In response to the government’s plans for gas, Darren Farrar, customer marketing manager at Schneider Electric, commented, “It’s been an interesting few weeks for anyone working within the energy industry and there is much debate around the best possible path for the UK’s future energy policy.
“There is no doubt that each side believe the best possible path is one with a balanced energy mix that draws on the strengths and compensates for the weaknesses of each and every technology. But many feel George Osbourne’s commitment to invest in around 37GW of new gas capacity takes us down a path that has been tread many times before.
“As government provides the go ahead for fracking to continue across the UK, it feels as though there is a greater shift toward gas energy generation taking place.
“Recent estimates have shown there could be around £1.5 trillion worth of shale gas buried beneath the UK’s surface but it is unclear exactly how much there is and of its potential to bring down prices. The UK certainly won’t see energy bill reductions like those seen in the US and government does add the clause that shale gas ‘might get the price of energy down’. I’m not convinced that a strategy built on ‘might’ is good enough when large swathes of the UK countryside are at risk and our security of supply is in no way strengthened.
“In fact, the Committee on Climate Change have also challenged the government’s own statistics on investment highlighting that renewables should be seen as ‘an insurance policy’ against rising gas and carbon prices. It has concluded that household energy bills could be as much as £600 more per year if the UK is reliant on gas when compared to £100 more if the UK focussed its attention on renewables. This presents a huge risk to consumer affordability.
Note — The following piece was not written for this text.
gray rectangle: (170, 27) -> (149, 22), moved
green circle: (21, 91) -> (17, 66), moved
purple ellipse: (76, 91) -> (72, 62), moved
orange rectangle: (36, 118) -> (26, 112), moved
“Equally, there are of course benefits to a renewed interest in gas, namely the creation of jobs, but also as a back-up to intermittent wind energy, which is something we sorely need. I can’t help but feel however, that the government is using gas generation as a sticking plaster for the energy industry, only to push the UK into a greater reliance on imported gas in the future and as a result further risk security of supply and the affordability of energy.
“The gas gamble is a risky business and while I wholly support a balanced energy mix, the renewed dash-for-gas feels a lot like many policies before it – putting all our eggs in one, very gassy basket, which really isn’t the answer.”